Triglyceride levels in blood react quickly to a fat and sugary meal. You may see a rise in your levels the next day. Drop them both from your meal and you could again promptly see some fall.

Similarly, they react quickly to a night of binge drinking. You will see your levels spike the next day.

However, will they come down as quickly after quitting alcohol?

It depends on several factors. To name a few:

  • How high have they been and since how long?
  • How much have you been drinking and since how long?
  • How are your eating habits?
  • Is there any accompanying diabetes?
  • Are you a member of the metabolic syndrome?
  •  What is your lifestyle? Is it sedentary without much physical activity?

If you have quit alcohol (all types) and smoking and you have a healthy diet, exercise regularly, get proper sleep, and have adopted the recommended lifestyle, then the drop shouldn’t take time.

According to, you could see some drop in the triglyceride levels within one day.

According to the University of Massachusetts Medical School, it is possible for some people to see some significant drop in levels in a matter of days.

It does seem there is no definite answer to this question because a lot of factors mentioned above come into play. But, one thing is certain that quitting alcohol will have a positive effect on your triglyceride and cholesterol levels and of course your overall health.

However, consider this:

It is advised and recommended that when you go for a lipid profile test, you are advised to abstain from drinking alcohol 24 hours before you give blood, besides fasting for 9 to 12 hours.
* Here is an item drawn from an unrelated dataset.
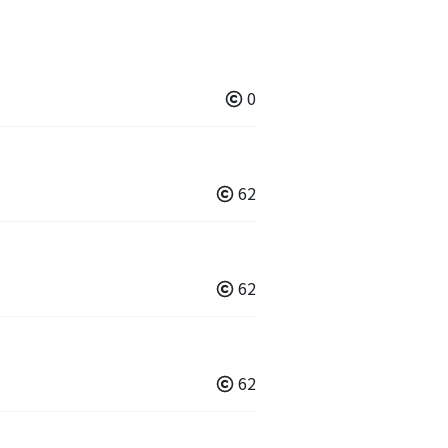
0
62
62
62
Some doctors advise a 48-hour refrain.

This is to avoid getting a false picture of your lipid behavior caused by alcohol so that the doctor is able to more accurately prescribe your medication and the correct dose.

This does indicate that triglyceride and cholesterol levels do fall within  24 to 48 hours after having stopped drinking alcohol.

The drop is in levels raised due to alcohol consumption only and not in levels raised due to other factors such as diabetes, obesity, etc.